• [Your instructions]: Begin at the line below that holds "bất hợp pháp." and end at the line that holds "https://knightsrescu", transcribing each line exactly and skipping any picture.

• [Collected data]:
::::::::::

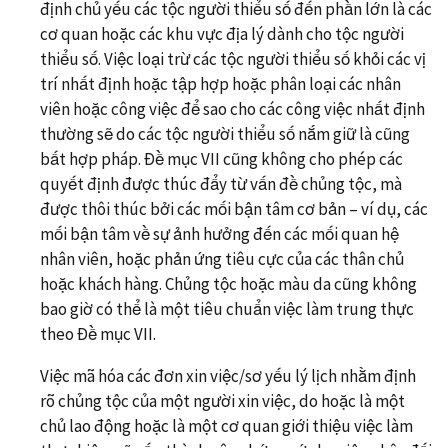
định chủ yếu các tộc người thiểu số đến phần lớn là các
cơ quan hoặc các khu vực địa lý dành cho tộc người
thiểu số. Việc loại trừ các tộc người thiểu số khỏi các vị
trí nhất định hoặc tập hợp hoặc phân loại các nhân
viên hoặc công việc để sao cho các công việc nhất định
thường sẽ do các tộc người thiểu số nắm giữ là cũng
bất hợp pháp. Đề mục VII cũng không cho phép các
quyết định được thúc đẩy từ vấn đề chủng tộc, mà
được thôi thúc bởi các mối bận tâm cơ bản – ví dụ, các
mối bận tâm về sự ảnh hưởng đến các mối quan hệ
nhân viên, hoặc phản ứng tiêu cực của các thân chủ
hoặc khách hàng. Chủng tộc hoặc màu da cũng không
bao giờ có thể là một tiêu chuẩn việc làm trung thực
theo Đề mục VII.
Việc mã hóa các đơn xin việc/sơ yếu lý lịch nhằm định
rõ chủng tộc của một người xin việc, do hoặc là một
chủ lao động hoặc là một cơ quan giới thiệu việc làm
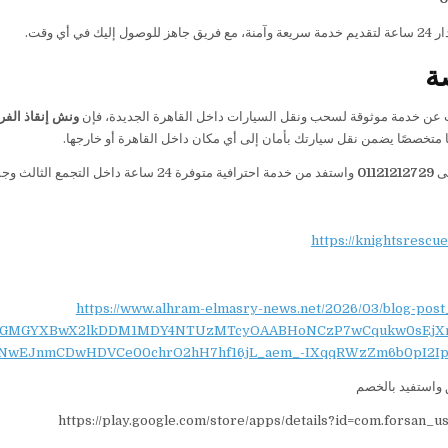
إليك في أي وقت.
ة
 عن خدمة موثوقة لسحب ونقل السيارات داخل القاهرة الجديدة، فإن
ونش إنقاذ الفر
ًا متخصصًا يضمن نقل سيارتك بأمان إلى أي مكان داخل القاهرة أو خارجها.
لى
01121212729
واستفد من خدمة احترافية متوفرة 24 ساعة داخل التجمع الثالث وجميع المناطق المحيطة به.
https://knightsrescu
https://www.alhram-elmasry-news.net/2026/03/blog-post
NydGMGYXBwX2lkDDM1MDY4NTUzMTcyOAABHoNCzP7wCqukw0sEjX
NwEJnmCDwHDVCe00chrO2hH7hf16jL_aem_-IXqqRWzZm6b0pI2Ip
واستفيد بالخصم
https://play.google.com/store/apps/details?id=com.forsan_u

::::::::::

• [Output below]:
bất hợp pháp. Đề mục VII cũng không cho phép các
quyết định được thúc đẩy từ vấn đề chủng tộc, mà
được thôi thúc bởi các mối bận tâm cơ bản – ví dụ, các
mối bận tâm về sự ảnh hưởng đến các mối quan hệ
nhân viên, hoặc phản ứng tiêu cực của các thân chủ
hoặc khách hàng. Chủng tộc hoặc màu da cũng không
bao giờ có thể là một tiêu chuẩn việc làm trung thực
theo Đề mục VII.
Việc mã hóa các đơn xin việc/sơ yếu lý lịch nhằm định
rõ chủng tộc của một người xin việc, do hoặc là một
chủ lao động hoặc là một cơ quan giới thiệu việc làm
إليك في أي وقت.
ة
 عن خدمة موثوقة لسحب ونقل السيارات داخل القاهرة الجديدة، فإن
ونش إنقاذ الفر
ًا متخصصًا يضمن نقل سيارتك بأمان إلى أي مكان داخل القاهرة أو خارجها.
لى
01121212729
واستفد من خدمة احترافية متوفرة 24 ساعة داخل التجمع الثالث وجميع المناطق المحيطة به.
https://knightsrescu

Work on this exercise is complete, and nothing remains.